Past
Duration 08.10.2014 – 11.01.2015
Curated by Marlies Wirth
With the exhibition Grand Central, Valentin Ruhry opens up associative realms for reflection on the sociocultural process of change that was initiated by the Internet as the dominant utopia of our time and offers a subtle criticism of the experiential dimension of contemporary consumer culture. For his solo exhibition at the MAK, the artist, whose work is situated between sculpture and conceptual art, developed a large-scale installation that formally and aesthetically alludes to the corporate design of product displays by international makers of digital products. With the exhibition title Grand Central, Ruhry both directly and figuratively references the topic of decentralization, an integral component of the digital world against the background of the global networking and analysis of people, products, and data through digital media and social networks. He also points to the location where one company known around the world for its computer technologies has operated one of its largest stores since 2011: Grand Central Terminal in New York, which is frequented by 750,000 people daily.
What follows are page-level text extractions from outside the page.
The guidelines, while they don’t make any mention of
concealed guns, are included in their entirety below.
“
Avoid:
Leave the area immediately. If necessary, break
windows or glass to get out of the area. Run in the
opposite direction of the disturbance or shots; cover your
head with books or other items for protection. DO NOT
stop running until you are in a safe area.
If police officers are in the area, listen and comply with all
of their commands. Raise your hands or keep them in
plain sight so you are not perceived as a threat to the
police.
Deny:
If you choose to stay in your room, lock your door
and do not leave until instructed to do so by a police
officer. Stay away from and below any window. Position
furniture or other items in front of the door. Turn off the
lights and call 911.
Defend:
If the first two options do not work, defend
With the almost sacred quality of their product displays, the seductive aesthetics of their products, and the ostensibly self-evident nature of their presence amid large expanses of public space, corporations—particularly those that produce digital innovations—subliminally play with consumer desire. In his minimalist installation, Ruhry addresses the subtle displays found in these stores and presents a selection of everyday objects cast in aluminum from the context of the train station in place of digital devices. Made abstract due to their materiality and elevated as unique items, their auratic presentation simultaneously enhances them and separates them from their original utility and commercial value. The emotional, affirmative messages of companies in the digital sector cause their customers to overlook the fact that by buying a product or joining a network, not only are they giving up control over their own identity and personal information, but they are also contributing to the closed loop of an increasingly independent market.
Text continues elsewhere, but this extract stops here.